The Exit Strategy: An Essential Step in Successful Business Planning
By: Beth Slagle
Many busy small-business owners spend all of their time thinking about the here and now, with little focus on the future. However, the long-term survival of your business – as well as your own retirement security – depends on establishing a realistic and workable exit strategy. Planning allows you to control different aspects of your business. The more you plan, the more you can control. Less planning means that you run the risk of letting some other factor influence or control your decisions. And that is precisely why exit strategies need to be planned — so that you (as opposed to a third party) make decisions regarding your or your company’s future instead of someone else deciding for you.
Succession is a popular option with business owners who have children. Owners desiring a family succession plan aim to get their children involved in the business from an early age to increase the probability that they might want to take over the business down the road. However, owners need to be mindful that there is no guarantee that their children will want to run the operations when the time comes and may have to have an alternative succession.
Selling your business is another option. This can be accomplished through an internal management buyout, an employee buyout or via an external sale to an individual or entity. Most businesses are purchased because they possess a particular strategic advantage. In other words, the business has to be an attractive investment since the buyer is essentially purchasing the rights to the future cash flow generated by the business. Planning for a successful sale should begin years before the actual transaction and needs to have all or at least the potential for all of the following criteria: (1) continuous profit; (2) money making products or services; (3) a solid customer base; and (4) business assets in good condition.
Simply closing the business is also a viable choice in some circumstances. Business owners or sole proprietors usually decide to close their doors when:
- A business owner has to retire and all other exit options are not viable.
- A business is too dependent on a certain skill the owner possesses rendering it unfeasible to hand over the reigns to a family member or buyer.
- No one is interested in taking over or buying the business.

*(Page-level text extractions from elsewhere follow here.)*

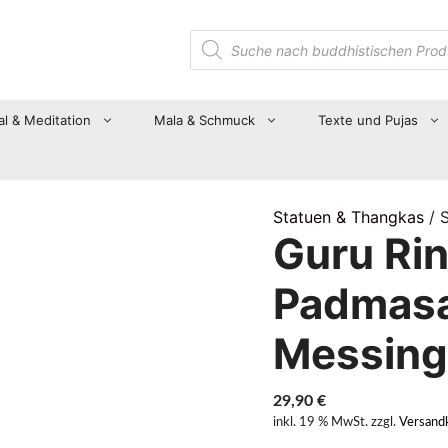
Suche
nach
Produkten
al & Meditation
Mala & Schmuck
Texte und Pujas
Statuen & Thangkas
/ 
Guru Ri
Padmasa
Messing
29,90
€
inkl. 19 % MwSt.
zzgl.
Versand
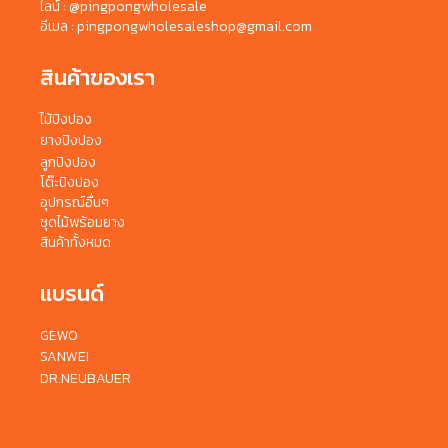
ไลน์ : @pingpongwholesale
อีเมล : pingpongwholesaleshop@gmail.com
สินค้าของเรา
ไม้ปิงปอง
ยางปิงปอง
ลูกปิงปอง
โต๊ะปิงปอง
อุปกรณ์อื่นๆ
ชุดไม้พร้อมยาง
สินค้าทั้งหมด
แบรนด์
GEWO
SANWEI
DR.NEUBAUER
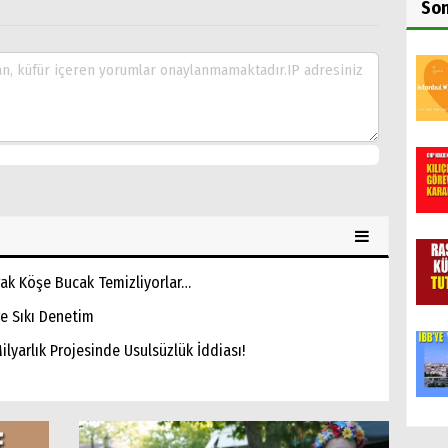
So
ak Köşe Bucak Temizliyorlar…
re Sıkı Denetim
ilyarlık Projesinde Usulsüzlük İddiası!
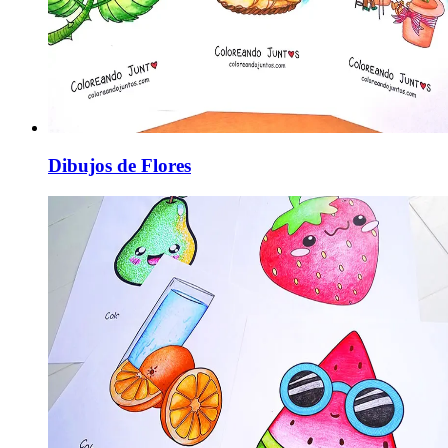
Dibujos de Flores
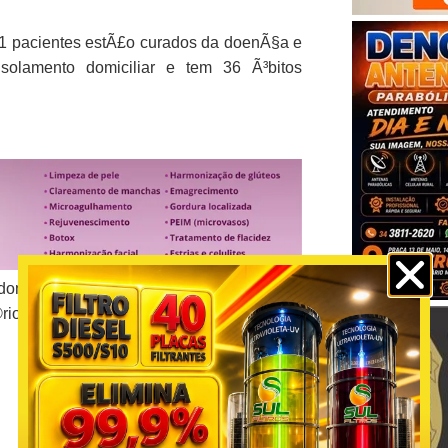
31 pacientes estÃ£o curados da doenÃ§a e
solamento domiciliar e tem 36 Ã³bitos
domiciliar sendo monitorados e aguardam
©rio da SaÃºde.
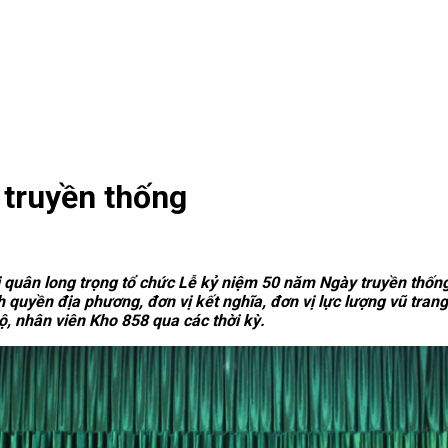
truyền thống
i quân long trọng tổ chức Lễ kỷ niệm 50 năm Ngày truyền thốn
h quyền địa phương, đơn vị kết nghĩa, đơn vị lực lượng vũ tran
, nhân viên Kho 858 qua các thời kỳ.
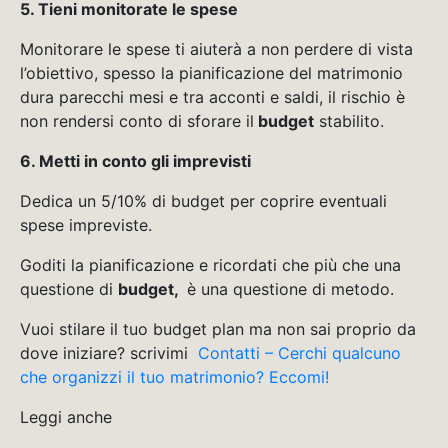
5. Tieni monitorate le spese
Monitorare le spese ti aiuterà a non perdere di vista
l’obiettivo, spesso la pianificazione del matrimonio
dura parecchi mesi e tra acconti e saldi, il rischio è
non rendersi conto di sforare il
budget
stabilito.
6. Metti in conto gli imprevisti
Dedica un 5/10% di budget per coprire eventuali
spese impreviste.
Goditi la pianificazione e ricordati che più che una
questione di
budget,
è una questione di metodo.
Vuoi stilare il tuo budget plan ma non sai proprio da
dove iniziare? scrivimi
Contatti – Cerchi qualcuno
che organizzi il tuo matrimonio? Eccomi!
Leggi anche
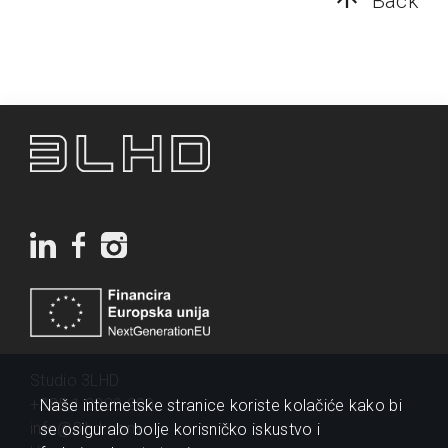
Back
Studio 3LHD
+385 1 2320 200
Naše internetske stranice koriste kolačiće kako bi
info@3lhd.com
se osiguralo bolje korisničko iskustvo i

Before a business is allowed to close, it must first meet all legal requirements, such as paying off creditor liabilities, dissolving the business entity, and settling any outstanding tax obligations. All too often, after settling the debts and selling assets, the business owner is not left with much. In addition, liquidation will destroy the value of the business reputation, business links and client lists which took years to build. Nonetheless, this is the most straightforward exit strategy, requiring the least forward planning and preparation and, if done properly, can be a satisfying conclusion to a rewarding entrepreneurial career.
Exit strategies are your way of planning and controlling your eventual departure from the business. While there is something to be said for living in the moment, when it comes to business, it is essential to recognize that, at some point, you will exit your company. If you start laying the groundwork now to determine your best departure strategy, it will enable you to control the who, what, when, how and where when the time for exit ultimately arrives.